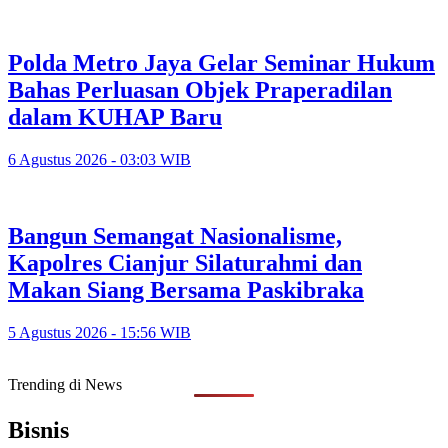
Polda Metro Jaya Gelar Seminar Hukum
Bahas Perluasan Objek Praperadilan
dalam KUHAP Baru
6 Agustus 2026 - 03:03 WIB
Bangun Semangat Nasionalisme,
Kapolres Cianjur Silaturahmi dan
Makan Siang Bersama Paskibraka
5 Agustus 2026 - 15:56 WIB
Trending di News
Bisnis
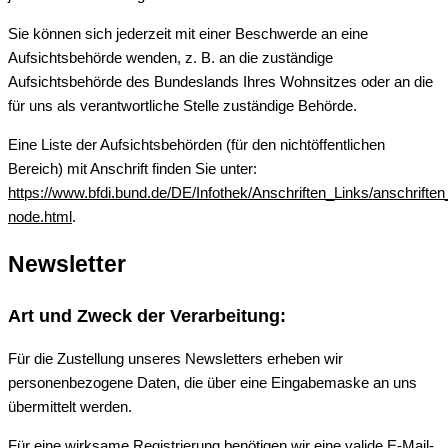
Sie können sich jederzeit mit einer Beschwerde an eine
Aufsichtsbehörde wenden, z. B. an die zuständige
Aufsichtsbehörde des Bundeslands Ihres Wohnsitzes oder an die
für uns als verantwortliche Stelle zuständige Behörde.
Eine Liste der Aufsichtsbehörden (für den nichtöffentlichen
Bereich) mit Anschrift finden Sie unter:
https://www.bfdi.bund.de/DE/Infothek/Anschriften_Links/anschriften
node.html
.
Newsletter
Art und Zweck der Verarbeitung:
Für die Zustellung unseres Newsletters erheben wir
personenbezogene Daten, die über eine Eingabemaske an uns
übermittelt werden.
Für eine wirksame Registrierung benötigen wir eine valide E-Mail-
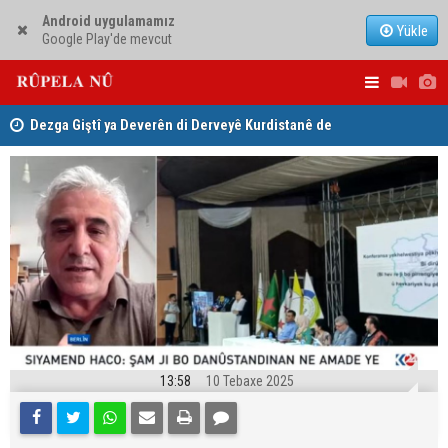
Android uygulamamız
Yükle
Google Play'de mevcut
ha
Dezga Giştî ya Deverên di Derveyê Kurdistanê de
Nêçîrvan Ba
gotinên parêzgere Kerkûkê Muhammed Saman red kir
13:58
10 Tebaxe 2025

- _Task prompt_:
Write out each entry exactly, images excluded.

- _Output for this exercise_:
Polda Metro Jaya Gelar Seminar Hukum
Bahas Perluasan Objek Praperadilan
dalam KUHAP Baru
6 Agustus 2026 - 03:03 WIB
Bangun Semangat Nasionalisme,
Kapolres Cianjur Silaturahmi dan
Makan Siang Bersama Paskibraka
5 Agustus 2026 - 15:56 WIB
Trending di News
Bisnis
Sie können sich jederzeit mit einer Beschwerde an eine
Aufsichtsbehörde wenden, z. B. an die zuständige
Aufsichtsbehörde des Bundeslands Ihres Wohnsitzes oder an die
für uns als verantwortliche Stelle zuständige Behörde.
Eine Liste der Aufsichtsbehörden (für den nichtöffentlichen
Bereich) mit Anschrift finden Sie unter:
https://www.bfdi.bund.de/DE/Infothek/Anschriften_Links/anschriften
node.html
.
Newsletter
Art und Zweck der Verarbeitung:
Für die Zustellung unseres Newsletters erheben wir
personenbezogene Daten, die über eine Eingabemaske an uns
übermittelt werden.
Für eine wirksame Registrierung benötigen wir eine valide E-Mail-
Android uygulamamız
Yükle
Google Play'de mevcut
ha
Dezga Giştî ya Deverên di Derveyê Kurdistanê de
Nêçîrvan Ba
gotinên parêzgere Kerkûkê Muhammed Saman red kir
13:58
10 Tebaxe 2025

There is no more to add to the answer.